N-S (Z1-b dans la Fig. 79), responsable de l’ouverture des structures filoniennes en fentes de tensions proches de la direction de Z1-b comme celles des Brouzils (N20°W à N25°E). Elle pourrait aussi permettre la mise en place des minéralisations de type « failles en cisaillement », le long des structures filoniennes N120-130°E comme celles de la Chardière et N130-140°E (la Véronnière), à jeu principal dextre. Dans ce stade, la minéralisation de la Télachère, de directions N40-50°E, pourrait correspondre à des failles conjuguées senestres (Fig. 79). La direction de Z1-b est cohérente avec celle responsable du principal évènement tectonique dextre reconnu sur l’ensemble de la BSCSA et dans le domaine Sud-armoricain et Ligérien (Jegouzo, 1980 ; Rollin and Colchen, 2001 ; Lemarchand

151 et al. 2011). D’après ces auteurs, cet évènement a eu lieu pendant le Carbonifère supérieur, entre 305-290 Ma, un âge estimé d’après le remplissage des bassins sédimentaires syntectoniques comme celui du Sillon Houiller de Vendée.

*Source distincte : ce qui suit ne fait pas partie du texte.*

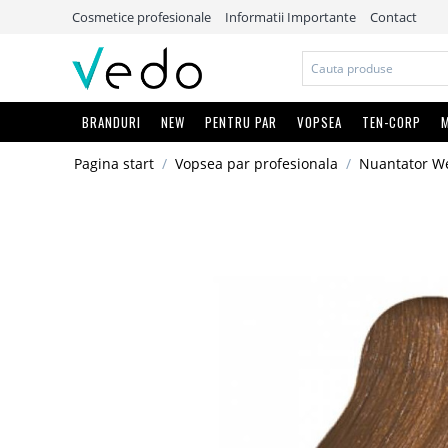
Cosmetice profesionale
Informatii Importante
Contact
BRANDURI
NEW
PENTRU PAR
VOPSEA
TEN-CORP
M
Pagina start
/
Vopsea par profesionala
/
Nuantator We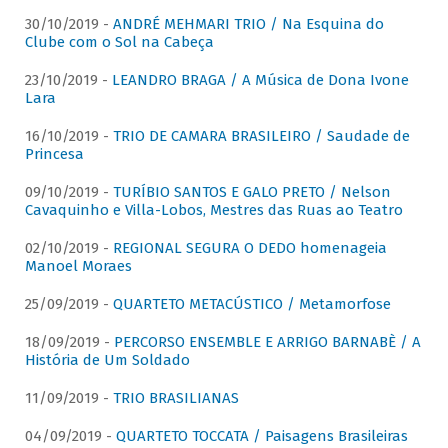
30/10/2019 -
ANDRÉ MEHMARI TRIO / Na Esquina do
Clube com o Sol na Cabeça
23/10/2019 -
LEANDRO BRAGA / A Música de Dona Ivone
Lara
16/10/2019 -
TRIO DE CAMARA BRASILEIRO / Saudade de
Princesa
09/10/2019 -
TURÍBIO SANTOS E GALO PRETO / Nelson
Cavaquinho e Villa-Lobos, Mestres das Ruas ao Teatro
02/10/2019 -
REGIONAL SEGURA O DEDO homenageia
Manoel Moraes
25/09/2019 -
QUARTETO METACÚSTICO / Metamorfose
18/09/2019 -
PERCORSO ENSEMBLE E ARRIGO BARNABÈ / A
História de Um Soldado
11/09/2019 -
TRIO BRASILIANAS
04/09/2019 -
QUARTETO TOCCATA / Paisagens Brasileiras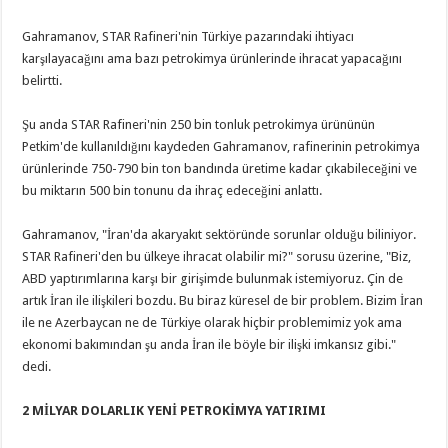
Gahramanov, STAR Rafineri'nin Türkiye pazarındaki ihtiyacı
karşılayacağını ama bazı petrokimya ürünlerinde ihracat yapacağını
belirtti.
Şu anda STAR Rafineri'nin 250 bin tonluk petrokimya ürününün
Petkim'de kullanıldığını kaydeden Gahramanov, rafinerinin petrokimya
ürünlerinde 750-790 bin ton bandında üretime kadar çıkabileceğini ve
bu miktarın 500 bin tonunu da ihraç edeceğini anlattı.
Gahramanov, "İran'da akaryakıt sektöründe sorunlar olduğu biliniyor.
STAR Rafineri'den bu ülkeye ihracat olabilir mi?" sorusu üzerine, "Biz,
ABD yaptırımlarına karşı bir girişimde bulunmak istemiyoruz. Çin de
artık İran ile ilişkileri bozdu. Bu biraz küresel de bir problem. Bizim İran
ile ne Azerbaycan ne de Türkiye olarak hiçbir problemimiz yok ama
ekonomi bakımından şu anda İran ile böyle bir ilişki imkansız gibi."
dedi.
2 MİLYAR DOLARLIK YENİ PETROKİMYA YATIRIMI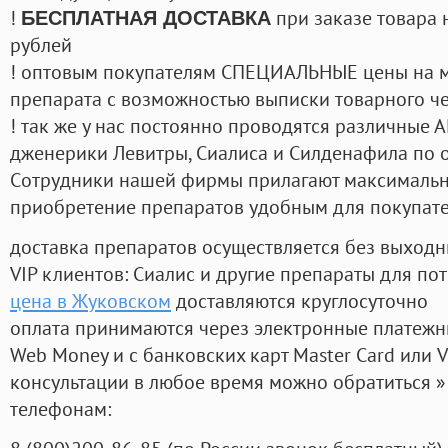
!
при заказе товара 
БЕСПЛАТНАЯ ДОСТАВКА
рублей
! оптовым покупателям СПЕЦИАЛЬНЫЕ цены на 
препарата с возможностью выписки товарного ч
! так же у нас постоянно проводятся различные
дженерики Левитры, Сиалиса и Силденафила по 
Cотрудники нашей фирмы прилагают максимальны
приобретение препаратов удобным для покупат
доставка препаратов осуществляется без выходн
VIP клиентов: Сиалис и другие препараты для пот
цена в Жуковском
доставляются круглосуточно
оплата принимаются через электронные платежн
Web Money и с банковских карт Master Card или V
консультации в любое время можно обратиться
телефонам: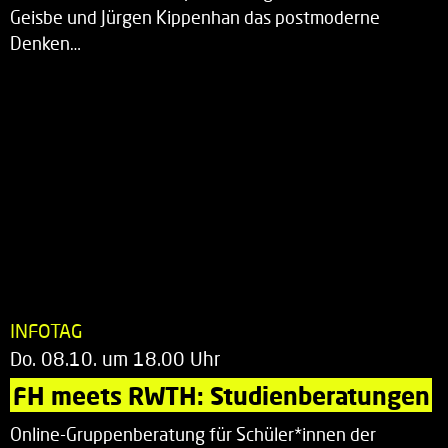
Geisbe und Jürgen Kippenhan das postmoderne
Denken…
INFOTAG
Do. 08.10. um 18.00 Uhr
FH meets RWTH: Studienberatungen
Online-Gruppenberatung für Schüler*innen der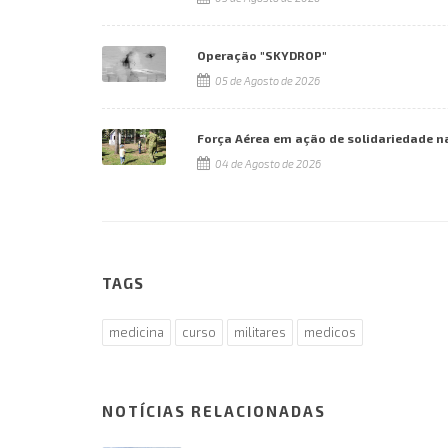
Operação "SKYDROP"
05 de Agosto de 2026
Força Aérea em ação de solidariedade n
04 de Agosto de 2026
TAGS
medicina
curso
militares
medicos
NOTÍCIAS RELACIONADAS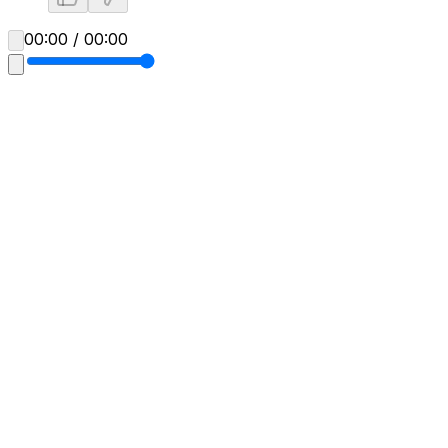
00:00 / 00:00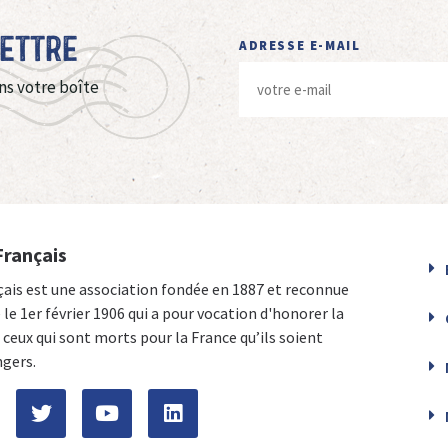
Lettre
ADRESSE E-MAIL
ns votre boîte
Français
çais est une association fondée en 1887 et reconnue
e le 1er février 1906 qui a pour vocation d'honorer la
ceux qui sont morts pour la France qu’ils soient
ngers.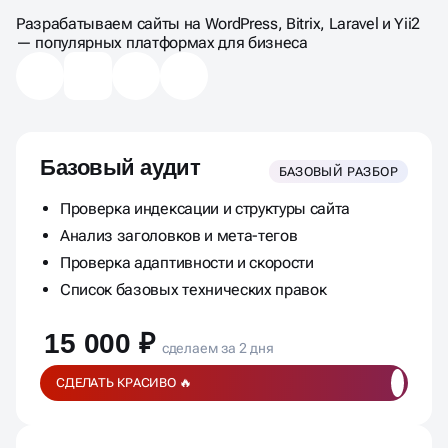
КОМПЛЕКСНЫЙ АУДИТ
Разрабатываем сайты на WordPress, Bitrix, Laravel и Yii2
— популярных платформах для бизнеса
Базовый аудит
БАЗОВЫЙ РАЗБОР
Проверка индексации и структуры сайта
Анализ заголовков и мета-тегов
Проверка адаптивности и скорости
Список базовых технических правок
15 000 ₽
сделаем за 2 дня
СДЕЛАТЬ КРАСИВО 🔥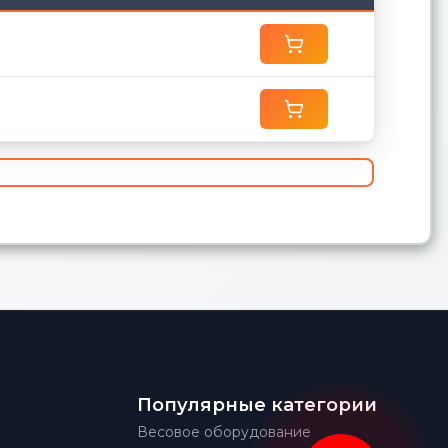
Популярные категории
Весовое оборудование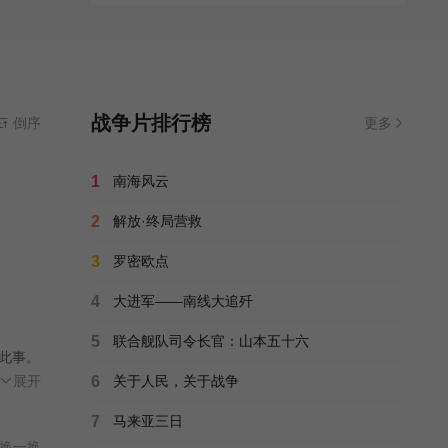
战争片排行榜
倒序
更多
1
南海风云
2
解放·终局营救
3
罗密欧点
4
大进军——南线大追歼
5
联合舰队司令长官：山本五十六
此事。
家女
展开
6
关于人民，关于战争
应外
7
马来亚三日
换一换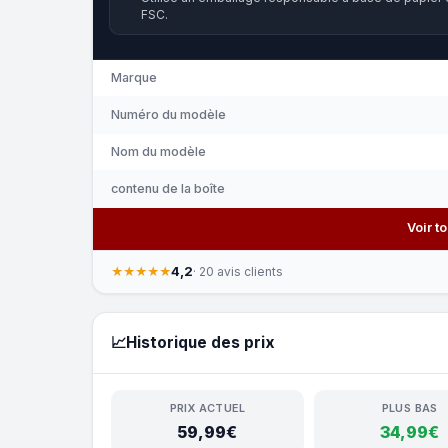
FSC.
Marque
Numéro du modèle
Nom du modèle
contenu de la boîte
Voir t
4,2
★★★★★
· 20 avis clients
📈
Historique des prix
PRIX ACTUEL
PLUS BAS
59,99€
34,99€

L’âge de la mise en place des minéralisations à Sb(Au) du district de Vendée peut donc être estimé entre 315 et 290 Ma. A l’échelle régionale sa mise en place serait contrôlée par un régime en décrochement. La BSCSA jouerait un rôle primordial dans la genèse de ces minéralisations en étant le drain majeur des fluides minéralisateurs, ainsi qu’en contrôlant l’ouverture du vaste système de faille d’ordre secondaire où la minéralisation se dépose.

Figure 79 : Modèle structural schématique de formation des minéralisations filoniennes à Sb et Sb(Au) du district de Vendée en 2 étapes tectoniques. Z1-a correspond à l’axe de raccourcissement maximal interprété durant la mise en place des minéralisations E-W de type « fentes de tension ». Z1-b correspond à l’axe de raccourcissement maximal interprété pour la mise en place des minéralisations de type « fentes de tension » N-S et du type « failles en cisaillement ».